Give No Man’s Sky Another Chance…

When No Man’s Sky was originally released in August 2016 for PS4 and PC, there was an insane amount of hype for this game. The game was released by the indie studio Hello Games and was centered around four pillars of gameplay: exploration, survival, combat, and trading.

The procedural generation system promised over 18 quintillion planets to explore and it garnered awards and praise from critics, although the reception amongst gamers was mixed, with a large amount of backlash for unfilled promises largely due to the hype and lack of communication in the months leading up to the release. The game was criticized for overly repetitive gameplay and many got bored and stopped playing the game. For those angry at Hello Games for failing to live up to their expectations, they returned the game.

Although much of the “unfulfilled promises” were largely due to hype and not the creators themselves, the damage was done. ┬áThe reputation of Hello Games was in ruins, but rather than give up, they decided to make amends and continued to develop the game towards gamers’ expectations in the forms of updates. These updates are put out free to all who own the game! The amount of time and effort put into these updates to try and match up to original expectations is impressive.

The November 2016 update, known as the “Founder Update” added the ability for the player to designate a home planet and construct a base there. They also added two new modes: a more difficult survival mode and a creative mode that allows unlimited resources for creating bases. In March 2017 the “Pathfinder Update” was released which added some new features to the game including the ability to share bases with other players, new vehicles or “exocraft” to expand exploration, a permadeath option of gameplay, and support for Steam Workshop so that players can modify the PC version. They also added enhanced graphics for the PS4 Pro. In August 2017, the update “Atlas Rises” was released which added procedurally generated missions and 30 more hours of narrative to the story mode, along with portals for fast travel throughout the galaxy. They also added a limited online cooperative mode called “Joint Exploration” which allows up to 16 players to explore the same planet and to communicate, although players only appear as glowing orbs to one another. The next update planned for July 24, 2018, titled “Next,” will finally add the full multiplayer experience to the game. This means, combat, exploration, base building, and ground/space travel with other players online! Previously, the lack of multiplayer support was one of the biggest gripes the gaming community had with the game.

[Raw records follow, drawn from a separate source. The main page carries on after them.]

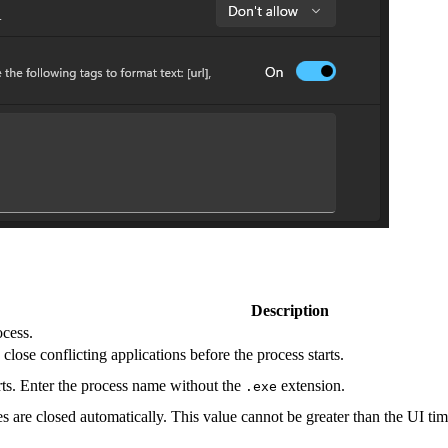
Description
cess.
ose conflicting applications before the process starts.
arts. Enter the process name without the
extension.
.exe
s are closed automatically. This value cannot be greater than the UI ti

I had purchased the game and played it upon release, but quickly got bored as I felt that it was repetitive and kind of empty feeling. Sure, there were an almost uncountable number of worlds, but the layouts and creatures and exploration wasn’t really all that diverse. I felt that I could have just stayed to one world and pretty much that would have felt the same. Also, there were plenty of game-breaking bugs. I recently re-downloaded No Man’s Sky and added all of the current updates. Upon playing it again, it seems a lot more polished and fulfilling. There is more wildlife and the Sentinels’ AI is much better. There are also sentient aliens that can assist you and resources are a little more sparse. It also seems like the procedural generation does a better job of creating diverse worlds, at least in my newest play through. And soon we will have true multiplayer! At last this game is the game I first imagined when I saw the announcements for it a couple of years ago. No Man’s Sky is certainly worth playing for the first time, and it’s certainly worth a replay for those that originally bought the game upon release. I can now confidently recommend this game.